REDUCE USE OF PLASTICS
Where possible, try to actively reduce your consumption of single-use plastic within your business. For example, if you’re a tour operator regularly taking groups of tourists for long scenic walks in the wilderness, be sure to prompt them to bring their own, reusable water bottle ahead of the trek. Conversely, for those who didn’t get the memo, start your trip off at a local shop that sells such items – encouraging your tour members to buy a reusable water bottle while giving back to the local community.
For hoteliers on the other hand, instead of leaving complimentary toiletries in your guests’ room which they’re likely to throw away once used up, provide visitors with reusable bottles which they can ask you to refill when in need of a top up. By buying toiletries in this wholesale nature, not only are you likely to save money, but you’ll be reducing your plastic waste and encouraging travellers to think about their own waste output, too.
CONSIDER SWAPPING TO SELF-CATERING
While providing fully catered services might make your accommodation stand out as the ultimate holiday getaway to prospective travellers, making the move to self-catered accommodation will encourage your guests to be more sustainably conscious during their trip away. So, whether you’re renting out a luxury Lanzarote villa or your guest house has a self-service kitchen area that your guests can make the most of out, by allowing your visitors to choose how they use water, local ingredients, heating and air conditioning you’ll be taking an active part in helping to reduce theirs (and your business’) environmental impacts.
In addition to this, for those of you offering a self-catered accommodation, that’s not to say that you can’t offer a transportation service to ensure your visitors are well looked after and content with your overall services. By working with other hotels and independent accommodation providers in the area, you’ll be able to offer group airport transfers that reduce carbon emissions compared to multiple taxi journeys while retaining customer satisfaction value too.

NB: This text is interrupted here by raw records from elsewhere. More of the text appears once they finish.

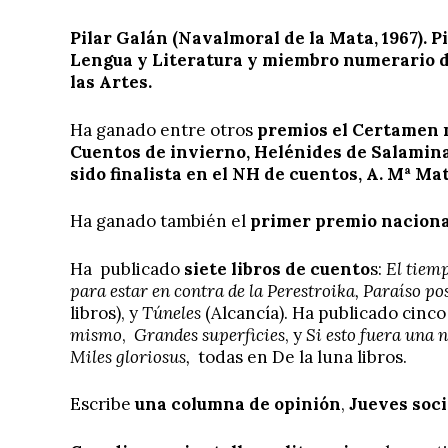
Pilar Galán (Navalmoral de la Mata, 1967). Pi
Lengua y Literatura y miembro numerario d
las Artes.
Ha ganado entre otros
premios el Certamen 
Cuentos de invierno, Helénides de Salamina,
sido finalista en el NH de cuentos, A. Mª Ma
Ha ganado también el
primer premio naciona
Ha publicado
siete libros de cuento
s:
El tiem
para estar en contra de la Perestroika, Paraíso po
libros), y
Túneles
(Alcancía). Ha publicado cinc
mismo
,
Grandes superficies
, y
Si esto fuera una 
Miles gloriosus,
todas en De la luna libros.
Escribe
una columna de opinión
,
Jueves soci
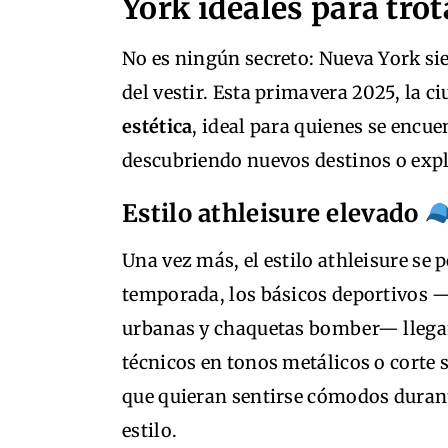
York ideales para tr
No es ningún secreto: Nueva York si
del vestir. Esta primavera 2025, la 
estética
, ideal para quienes se encu
descubriendo nuevos destinos o expl
Estilo athleisure elevado
Una vez más, el estilo athleisure se p
temporada, los básicos deportivos —
urbanas y chaquetas bomber— llegan
técnicos en tonos metálicos o corte s
que quieran sentirse cómodos durant
estilo.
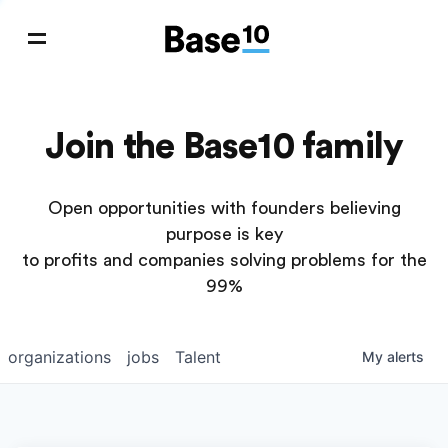
Join the Base10 family
Open opportunities with founders believing
purpose is key
to profits and companies solving problems for the
99%
organizations
jobs
Talent
My
alerts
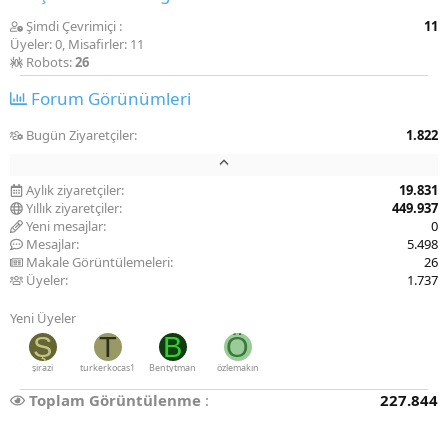
Şimdi Çevrimiçi
11
Üyeler: 0, Misafirler: 11
Robots:
26
Forum Görünümleri
Bugün Ziyaretçiler
1.822
Aylık ziyaretçiler
19.831
Yıllık ziyaretçiler
449.937
Yeni mesajlar
0
Mesajlar
5.498
Makale Görüntülemeleri
26
Üyeler
1.737
Yeni Üyeler
Ş
T
B
Ö
şirazi
turkerkocas1
Bentytman
özlemakın
Toplam Görüntülenme
227.844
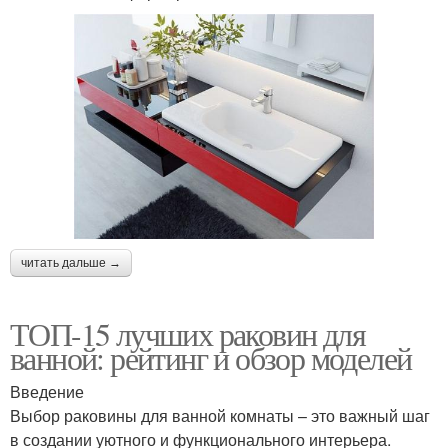
читать дальше →
ТОП-15 лучших раковин для
ванной: рейтинг и обзор моделей
Введение
Выбор раковины для ванной комнаты – это важный шаг
в создании уютного и функционального интерьера.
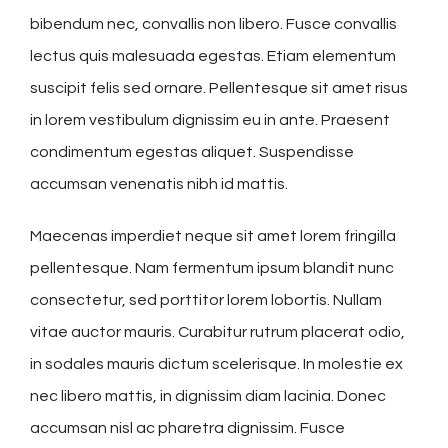
bibendum nec, convallis non libero. Fusce convallis
lectus quis malesuada egestas. Etiam elementum
suscipit felis sed ornare. Pellentesque sit amet risus
in lorem vestibulum dignissim eu in ante. Praesent
condimentum egestas aliquet. Suspendisse
accumsan venenatis nibh id mattis.
Maecenas imperdiet neque sit amet lorem fringilla
pellentesque. Nam fermentum ipsum blandit nunc
consectetur, sed porttitor lorem lobortis. Nullam
vitae auctor mauris. Curabitur rutrum placerat odio,
in sodales mauris dictum scelerisque. In molestie ex
nec libero mattis, in dignissim diam lacinia. Donec
accumsan nisl ac pharetra dignissim. Fusce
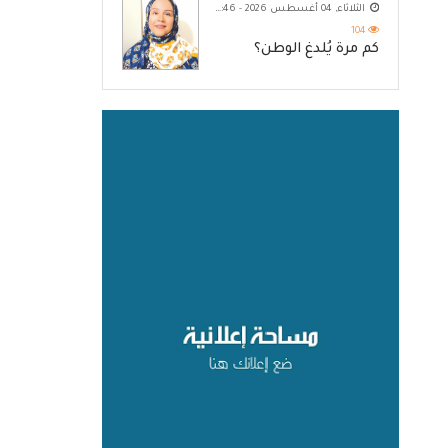
الثلاثاء, 04 أغسطس 2026 - 10:46 م
104
كم مرة يُلدغ الوطن؟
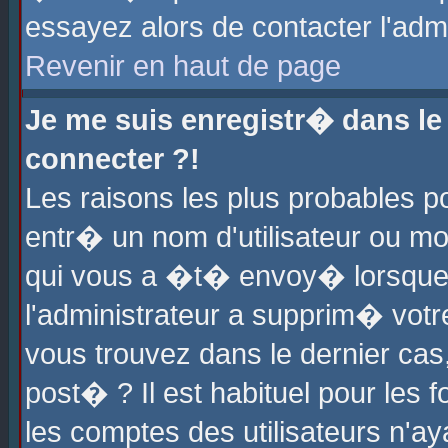
essayez alors de contacter l'adm
Revenir en haut de page
Je me suis enregistr� dans l
connecter ?!
Les raisons les plus probables 
entr� un nom d'utilisateur ou mot
qui vous a �t� envoy� lorsque
l'administrateur a supprim� votr
vous trouvez dans le dernier cas
post� ? Il est habituel pour le
les comptes des utilisateurs n'aya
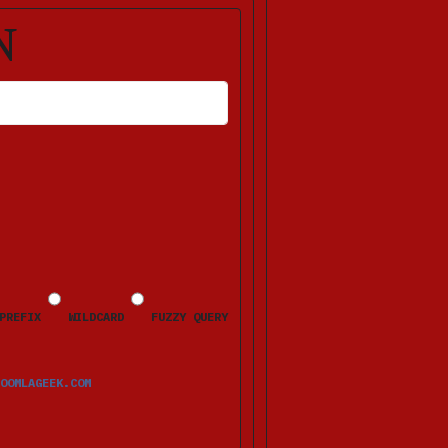
N
HLERMELDUNGEN ERSCHEINEN NACH DEM ABSENDEN BEIM JEWEILIGEN FELD.
PREFIX
WILDCARD
FUZZY QUERY
OOMLAGEEK.COM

Still considered a niche market, sustainable travel is a rising trend worth investing time, money and effort into to attract a new generation of consumers that are likely to become the norm in coming years. So, wherever possible, it’s important to adapt your travel business to suit their needs and those of the wider planet – helping you to build your brand for longevity while doing your bit to reduce your business’ carbon footprint in the process.